** Opening TASK MATERIAL block **

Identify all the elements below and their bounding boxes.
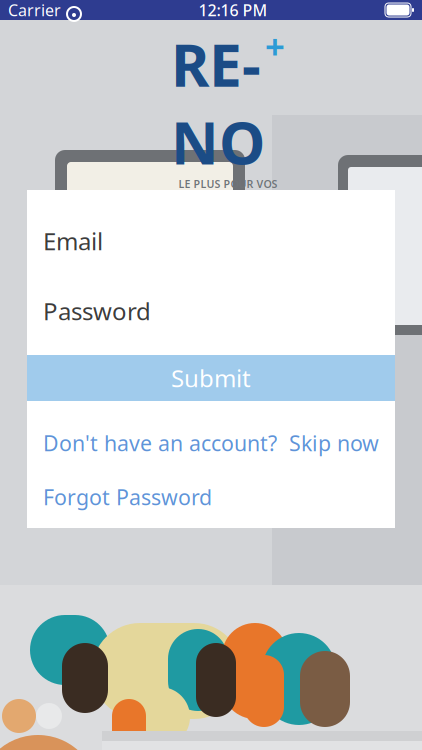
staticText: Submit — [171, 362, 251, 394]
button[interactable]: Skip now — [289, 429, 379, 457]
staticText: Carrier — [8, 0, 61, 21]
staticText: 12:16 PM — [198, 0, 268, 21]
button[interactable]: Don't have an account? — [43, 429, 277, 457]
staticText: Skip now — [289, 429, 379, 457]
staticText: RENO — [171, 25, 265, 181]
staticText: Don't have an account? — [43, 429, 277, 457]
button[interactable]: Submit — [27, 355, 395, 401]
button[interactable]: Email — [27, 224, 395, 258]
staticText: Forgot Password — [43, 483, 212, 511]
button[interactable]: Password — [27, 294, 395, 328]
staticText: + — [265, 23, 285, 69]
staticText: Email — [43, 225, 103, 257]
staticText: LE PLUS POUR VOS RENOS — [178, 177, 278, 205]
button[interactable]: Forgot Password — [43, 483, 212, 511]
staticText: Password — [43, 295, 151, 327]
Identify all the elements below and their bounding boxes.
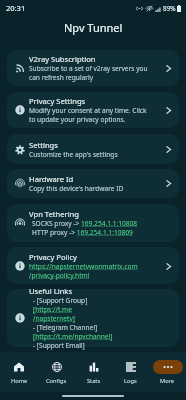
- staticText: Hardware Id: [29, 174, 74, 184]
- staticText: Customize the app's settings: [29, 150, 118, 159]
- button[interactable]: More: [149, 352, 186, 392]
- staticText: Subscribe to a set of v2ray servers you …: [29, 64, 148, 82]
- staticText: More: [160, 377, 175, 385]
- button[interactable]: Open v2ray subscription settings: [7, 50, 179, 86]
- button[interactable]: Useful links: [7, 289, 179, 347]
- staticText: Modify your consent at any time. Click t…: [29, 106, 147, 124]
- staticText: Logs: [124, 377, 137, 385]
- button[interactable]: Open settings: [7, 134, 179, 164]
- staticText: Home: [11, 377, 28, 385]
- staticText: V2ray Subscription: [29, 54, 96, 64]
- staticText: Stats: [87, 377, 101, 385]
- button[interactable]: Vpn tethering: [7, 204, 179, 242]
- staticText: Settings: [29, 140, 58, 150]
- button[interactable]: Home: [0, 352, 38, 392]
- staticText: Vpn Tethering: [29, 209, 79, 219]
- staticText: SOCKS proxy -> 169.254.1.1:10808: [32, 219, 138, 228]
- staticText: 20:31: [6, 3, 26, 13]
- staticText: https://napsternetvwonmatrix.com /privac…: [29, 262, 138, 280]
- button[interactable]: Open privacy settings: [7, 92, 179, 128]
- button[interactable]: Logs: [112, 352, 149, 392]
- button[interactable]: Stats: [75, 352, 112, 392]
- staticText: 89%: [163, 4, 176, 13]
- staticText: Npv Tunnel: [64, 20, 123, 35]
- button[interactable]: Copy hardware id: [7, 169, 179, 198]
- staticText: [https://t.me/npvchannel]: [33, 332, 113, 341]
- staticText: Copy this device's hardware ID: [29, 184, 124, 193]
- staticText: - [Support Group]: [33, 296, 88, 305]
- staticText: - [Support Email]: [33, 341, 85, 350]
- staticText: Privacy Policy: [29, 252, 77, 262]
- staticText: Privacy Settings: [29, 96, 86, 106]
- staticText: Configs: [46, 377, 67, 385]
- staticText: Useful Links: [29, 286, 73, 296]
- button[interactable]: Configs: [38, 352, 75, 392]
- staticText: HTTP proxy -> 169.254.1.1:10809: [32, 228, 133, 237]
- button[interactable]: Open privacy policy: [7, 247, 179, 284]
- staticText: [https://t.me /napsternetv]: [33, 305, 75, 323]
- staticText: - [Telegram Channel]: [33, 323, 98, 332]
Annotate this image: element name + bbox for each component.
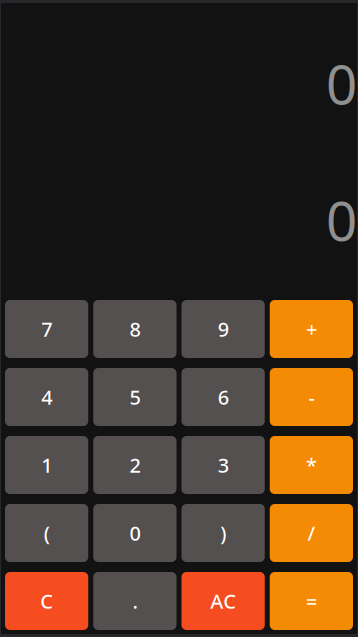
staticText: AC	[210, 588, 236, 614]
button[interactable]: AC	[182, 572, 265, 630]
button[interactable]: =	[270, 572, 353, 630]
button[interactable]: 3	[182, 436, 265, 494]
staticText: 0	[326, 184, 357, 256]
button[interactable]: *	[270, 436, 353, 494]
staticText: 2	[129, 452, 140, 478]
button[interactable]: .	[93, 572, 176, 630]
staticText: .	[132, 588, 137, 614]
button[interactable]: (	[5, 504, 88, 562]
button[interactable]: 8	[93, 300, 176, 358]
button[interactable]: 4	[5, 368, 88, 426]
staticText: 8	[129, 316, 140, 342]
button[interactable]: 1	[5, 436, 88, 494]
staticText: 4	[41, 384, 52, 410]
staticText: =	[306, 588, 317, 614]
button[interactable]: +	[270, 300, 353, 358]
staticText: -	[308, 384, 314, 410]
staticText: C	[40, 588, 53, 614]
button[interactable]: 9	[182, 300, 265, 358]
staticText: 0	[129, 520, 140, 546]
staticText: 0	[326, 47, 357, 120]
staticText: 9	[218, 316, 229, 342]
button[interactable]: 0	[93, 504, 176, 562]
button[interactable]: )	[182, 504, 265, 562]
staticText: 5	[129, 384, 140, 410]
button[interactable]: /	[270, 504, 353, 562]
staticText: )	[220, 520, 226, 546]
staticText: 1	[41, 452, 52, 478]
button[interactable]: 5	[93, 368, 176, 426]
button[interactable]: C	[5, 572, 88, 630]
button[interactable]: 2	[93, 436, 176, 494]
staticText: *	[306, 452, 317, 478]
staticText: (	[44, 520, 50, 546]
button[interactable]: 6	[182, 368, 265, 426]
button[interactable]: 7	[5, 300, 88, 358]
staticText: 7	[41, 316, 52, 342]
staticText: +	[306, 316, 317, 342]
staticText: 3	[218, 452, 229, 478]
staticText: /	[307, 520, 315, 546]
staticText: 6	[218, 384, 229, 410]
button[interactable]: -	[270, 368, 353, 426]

** Closing TASK MATERIAL block **

* **THE PROBLEM**:
Show every line of the data in which the word "https" appears.

* **ANSWER TO THE PROBLEM**:
- staticText: https://napsternetvwonmatrix.com /privac…: [29, 262, 138, 280]
- staticText: [https://t.me/npvchannel]: [33, 332, 113, 341]
- staticText: [https://t.me /napsternetv]: [33, 305, 75, 323]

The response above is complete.